Today on Book Riot:
My coworker Claire quoted me in this opinion article on bookish pet peeves.
I posted “The Apotheosis of Paul Atreides” on my Medium, a follow-up to my first essay on Dune.

CN: sex; images of violence; spoilers
I recently blogged about an odd musical coincidence: an eerie similarity between the music in the personality test scene in The Parallax View and a current Kia commercial. Really. It’s one of my weirdest ideas. Thank you for reading it! I just re-watched The Parallax View legally and free on Pluto TV. I don’t have Paramount +.
This scene is sometimes inaccurately called a “brainwashing” scene, but it’s the last phase of Joe’s job interview to become an assassin. In the movie clip, the empty seats are shown for a second. When occupied, they’re where the commission sits in the first and last scenes to say there’s no evidence of conspiracy. Hmm.
In the movie clip linked in my essay, the music starts at almost 1:00, the humming by 1:35. After Joe exits the testing room, the score is an instrumental, tense version of the melody the singer was humming in the test. The score was composed by Michael Small.
This musical era would often use dissonant, plucked guitar strings to sound psychedelic and distorted. Jimi Hendrix’s work is another great example. So is the Beatles song “A Day in the Life.”
Similarly, some of the images re-used later in the test are reversed. This doesn’t surprise us in 2023 but may have been shocking in 1974.
I said, “the images are presented in a more disturbing, Freudian context.” Freudian ideas, such as the Oedipus complex, were more influential in 1970s pop culture than today. The juxtaposition of unrelated photos–adults undressing before sex, a boy smiling at his mother, and then a woman screaming–imply the Oedipus complex. The test gauges Joe’s reaction to these images in context.

Yes, I know the song from the 2022 Kia ad is probably imitating that Bon Iver style of nature folk. But both pieces of music sound eerily similar to me and as if they’re trying to lull listeners. That’s why I find them cloyingly manipulative.
I first posted on my Medium blog about the series A Court of Thorns and Roses by Sarah J. Maas in December 2020. I finally wrote a follow-up on ACOTAR and ideas I didn’t explore in my original essay.

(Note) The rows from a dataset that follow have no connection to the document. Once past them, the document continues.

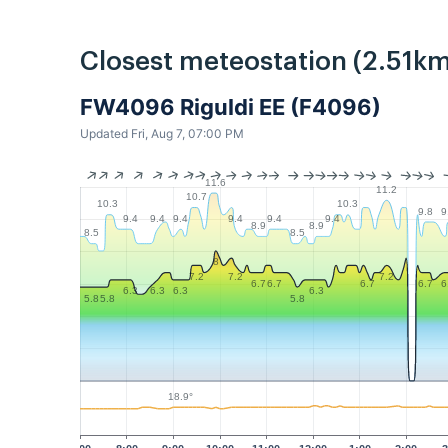
Closest meteostation (2.51km
FW4096 Riguldi EE (F4096)
Updated Fri, Aug 7, 07:00 PM
11.6
11.2
10.7
10.3
10.3
9.8
9
9.4
9.4
9.4
9.4
9.4
9.4
8.9
8.9
8.5
8.5
8
7.2
7.2
7.2
6.7
6.7
6.7
6.7
6
6.3
6.3
6.3
6.3
5.8
5.8
5.8
18.9°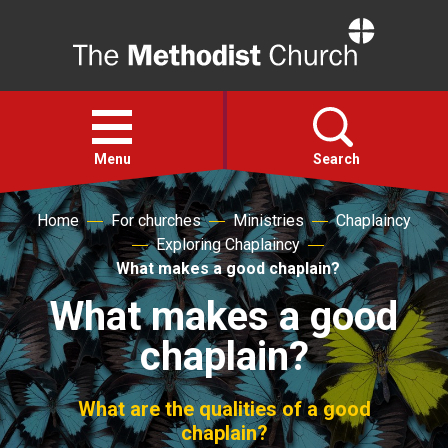
Home
Open
menu
Menu
Search
Home
For churches
Ministries
Chaplaincy
Faith
Exploring Chaplaincy
What makes a good chaplain?
Action
What makes a good
chaplain?
About
For churches
What are the qualities of a good
chaplain?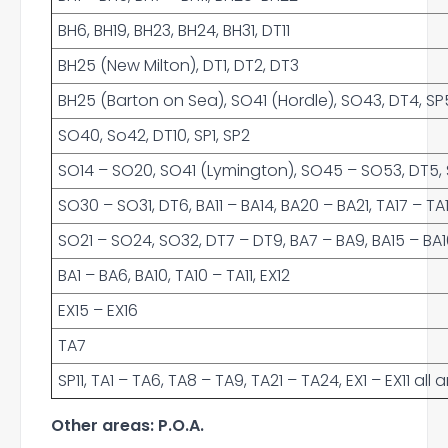
BH6, BH19, BH23, BH24, BH31, DT11
BH25 (New Milton), DT1, DT2, DT3
BH25 (Barton on Sea), SO41 (Hordle), SO43, DT4, SP5
SO40, So42, DT10, SP1, SP2
SO14 – SO20, SO41 (Lymington), SO45 – SO53, DT5, SP
SO30 – SO31, DT6, BA11 – BA14, BA20 – BA21, TA17 – TA
SO21 – SO24, SO32, DT7 – DT9, BA7 – BA9, BA15 – BA16,
BA1 – BA6, BA10, TA10 – TA11, EX12
EX15 – EX16
TA7
SP11, TA1 – TA6, TA8 – TA9, TA21 – TA24, EX1 – EX11 al
Other areas: P.O.A.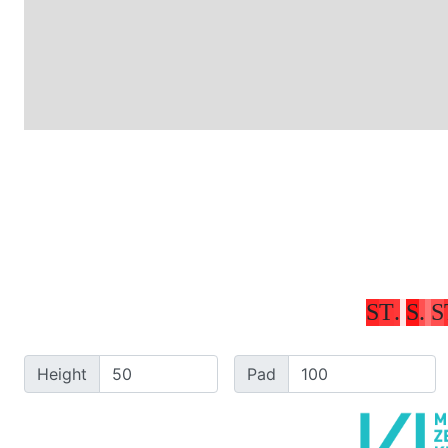
S
T
.
S
.
S
Height
Pad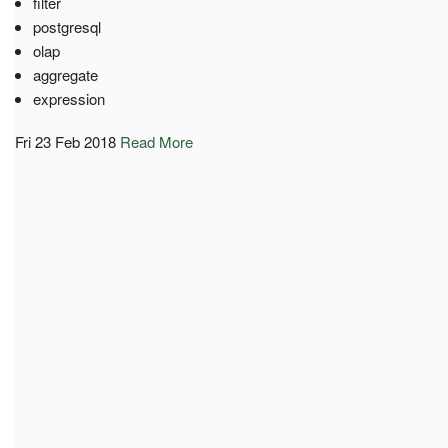
filter
postgresql
olap
aggregate
expression
Fri 23 Feb 2018
Read More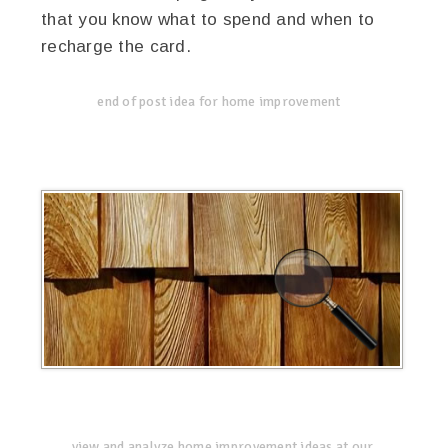
that you know what to spend and when to
recharge the card.
end of post idea for home improvement
view and analyze home improvement ideas at our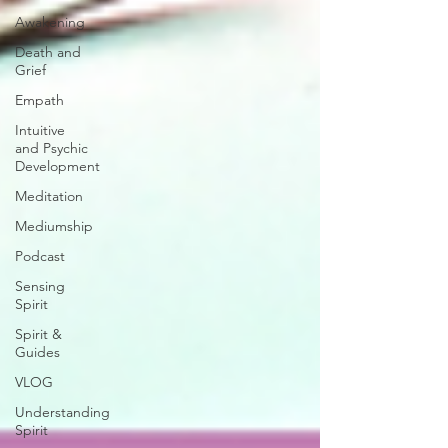
Awakening
Death and
Grief
Empath
Intuitive
and Psychic
Development
Meditation
Mediumship
Podcast
Sensing
Spirit
Spirit &
Guides
VLOG
Understanding
Spirit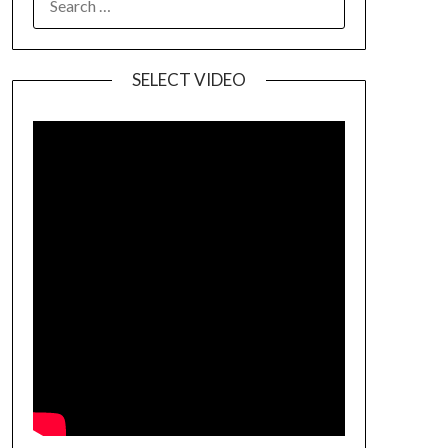
SELECT VIDEO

When I wrote about fantasy maps on BR a couple of years ago, I didn’t know that Hibernia was an ancient Latin name for Ireland. However, just the shape and relative positions of the countries Prythian and Hybern on ACoTaR’s map should have tipped me off and reminded me of England and Ireland. Now that I know, I think this is careless fantasy world-building.
I also mention The Perilous Gard, a major influence on my reading and writing since childhood, and what I noticed when rereading it around Halloween 2022.
I like Season 2 of Shadow and Bone on Netflix. I didn’t like the plot changes to S1, but they fixed some of my issues in S2. It’s starting to gel together (mostly) into the plots and relationships I enjoyed in the books. I was glad to see Wylan, Nikolai, Genya, David, and more in this season, plus more of Kaz and the Darkling’s backstories! I’m glad there will be a Six of Crows spinoff, although a lot of the plot of that duology is in the Shadow and Bone show anyway.
It was kind of strange seeing Dean Lennox Kelly as Pekka Rollins soon after I saw him as Shakespeare in “The Shakespeare Code” (a 2006 Doctor Who episode). I wrote about “The Shakespeare Code” and more on Doctor Who on my Medium.
I liked Leigh Bardugo’s Grishaverse books and the show. However, I don’t want to read her book Ninth House or its sequel, Hell Bent. In 2022, Meredith Mooring, an author with albinism, criticized the Hell Bent cover, which shows a rabbit with albinism. Dan Brown’s older book The Da Vinci Code also uses albinism in an ableist way to seem creepy. I write about the intersection of ableism and the idea of the uncanny a lot.